Similar to this, the following query works on the motif level:

> hit_query mot_name=mot:1,mot:2 and_mot_name=mot:2,mot:4

with the result shown in fig. 8.3.

 


PIC

Figure 8.3: Query constraints, continued: The logic of hit_query mot_name=mot:1,mot:2 and_mot_name=mot:2,mot:4

 


Hit lists can even be combined among them.
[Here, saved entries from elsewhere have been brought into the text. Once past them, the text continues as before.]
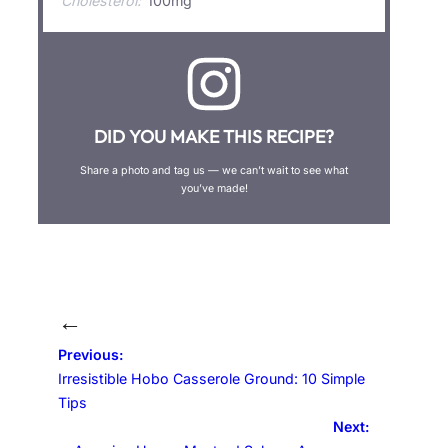
Cholesterol:
100mg
DID YOU MAKE THIS RECIPE?
Share a photo and tag us — we can’t wait to see what
you’ve made!
←
Previous:
Irresistible Hobo Casserole Ground: 10 Simple
Tips
Next:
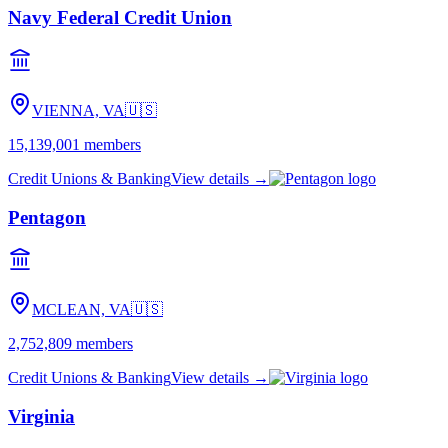
Navy Federal Credit Union
VIENNA, VA
🇺🇸
15,139,001
members
Credit Unions & Banking
View details →
Pentagon
MCLEAN, VA
🇺🇸
2,752,809
members
Credit Unions & Banking
View details →
Virginia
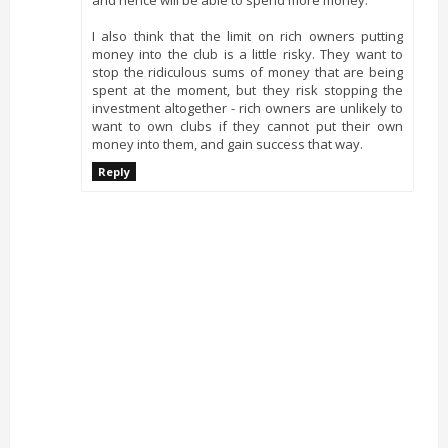
I also think that the limit on rich owners putting
money into the club is a little risky. They want to
stop the ridiculous sums of money that are being
spent at the moment, but they risk stopping the
investment altogether - rich owners are unlikely to
want to own clubs if they cannot put their own
money into them, and gain success that way.
Reply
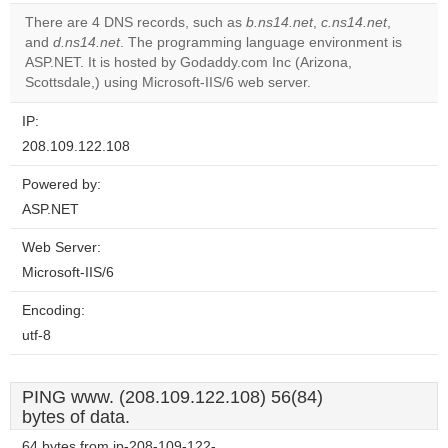
correctly.
There are 4 DNS records, such as
b.ns14.net
,
c.ns14.net
,
and
d.ns14.net
. The programming language environment is
Do you
OK
ASP.NET. It is hosted by Godaddy.com Inc (Arizona,
own this
website?
Scottsdale,) using Microsoft-IIS/6 web server.
IP:
208.109.122.108
Powered by:
ASP.NET
Web Server:
Microsoft-IIS/6
Encoding:
utf-8
PING www. (208.109.122.108) 56(84)
bytes of data.
64 bytes from ip-208-109-122-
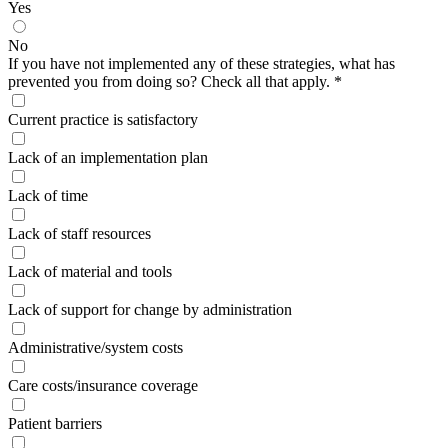
Yes
No
If you have not implemented any of these strategies, what has
prevented you from doing so? Check all that apply.
*
Current practice is satisfactory
Lack of an implementation plan
Lack of time
Lack of staff resources
Lack of material and tools
Lack of support for change by administration
Administrative/system costs
Care costs/insurance coverage
Patient barriers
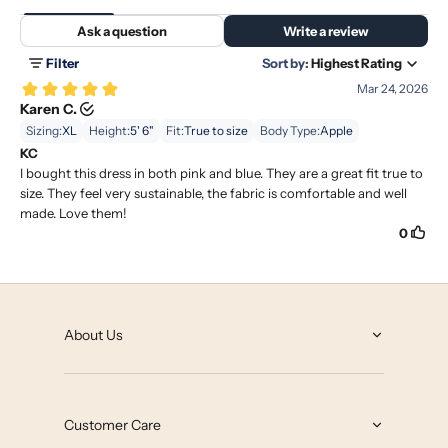
About Us
About
Grey State Blog
Customer Care
Our Impact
As an example, the two left-hand images in fig. 8.4 depict two sets of hits that were identified by two different queries - let’s call them $X and $Y. By combining them, one obtains a new, even more targeted hit list, shown in the rightmost graphic in fig. 8.4:

> hit_query hit_list=$X and_hit_list=$Y

 


PIC
Figure 8.4: Combining two hit lists: the logic of hit_query hit_list=$X and_hit_list=$Y

 


8.3 Options

As an overview, the following constraints are supported:

seq_source=...
A non-empty list of sequence database names.
seq_name=...
A list of sequence entry names (given explicitly, or implicitly using query identifiers) to be included in the results.
and_seq_name=...
A list of sequence entry names to be included in the results (logical AND with the previous constraint).
not_seq_name=...
A list of sequence entry names to be excluded from the results (logical NOT to restrict the two previous constraints).
mot_source=...
A non-empty list of motif database names.
mot_name=...
A list of motif entry names (given explicitly, or implicitly using query identifiers) to be included in the results.
and_mot_name=...
A list of motif entry names to be included in the results (logical AND with the previous constraint).
not_mot_name=...
A list of motif entry names to be excluded from the results (logical NOT to restrict the two previous constraints).
hit_name=...
A hit list given using query identifiers to be included in the results.
and_hit_name=...
A hit list to be included in the results (logical AND with the previous constraint).
not_hit_name=...
A hit list to be excluded from the results (logical NOT to restrict the two previous constraints).
signif=...
A list of hit signif to be included in the results.
not_signif=...
A list of hit signif to be excluded from the results.
-lim=...
Maximum number of rows to be returned.
-ref=...
A query identifier, i.e. a string that starts with "$" followed by a letter, possibly followed by more letters, digits or underscores. This is how a query can be saved to be re-used later in other operations. When supplied, this option prevents the query to be executed.